CHICAGO (Reuters) – The case of ex-“Empire” actor Jussie Smollett, who sparked a firestorm in Chicago by reporting a racist attack authorities have ruled a hoax, returns to court on Friday, when local media say a judge may tap a special prosecutor to review the case.
FILE PHOTO: Actor Jussie Smollett leaves court after charges against him were dropped by state prosecutors in Chicago, Illinois, U.S. March 26, 2019. REUTERS/Kamil Krzaczynski/File Photo
The actor, who is black and gay, stunned the city when he told police on Jan. 29 that two masked men threw a noose around his neck and poured chemicals on him while yelling racist and homophobic slurs and expressing support for U.S. President Donald Trump.
A month later, State’s Attorney Kim Foxx charged Smollett, best known for his role as a gay musician on the Fox Television hip-hop drama “Empire,” with filing a false police report and accused him of paying $3,500 to two men to stage the attack to generate public sympathy.
Smollett has denied staging the attack.
Foxx also recused herself from the case because of conversations she had about the incident with one of Smollett’s relatives.
In March, to the dismay of local politicians and police officials, Foxx’s office dropped the charges, saying an agreement by Smollett to forfeit his $10,000 bond was a just outcome.
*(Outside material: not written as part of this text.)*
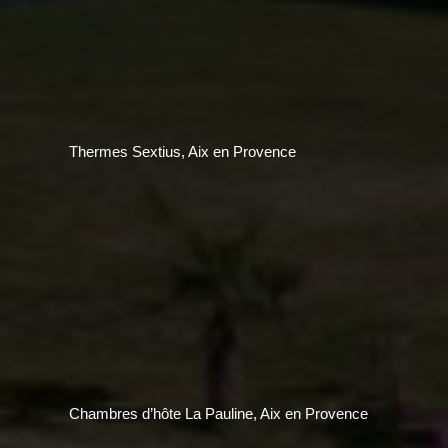
Thermes Sextius, Aix en Provence
Chambres d’hôte La Pauline, Aix en Provence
Cook County Judge Michael Toomin scheduled a status hearing related to the case for Friday morning. Court records do not indicate the purpose of the hearing, but local newspapers reported the only outstanding item remaining in the case is for Toomin to name a special prosecutor.
In June, Toomin said he would appoint a special prosecutor to the case after receiving a petition from former Illinois appellate court Judge Sheila O’Brien.
Toomin said at the time the case’s “unprecedented irregularities” warranted the appointment “to restore the public’s confidence in the integrity of our criminal justice system,” the Tribune reported.
The special prosecutor could bring fresh charges against Smollett and charges against anyone else who is believed to have committed a crime during the incident and investigation, the Tribune reported, citing Toomin’s ruling in June.
The actor’s criminal defense attorney, Mark Geragos, could not be reached for comment.
Smollett was written out of the final two episodes of “Empire” this season after he was charged with staging the hate crime.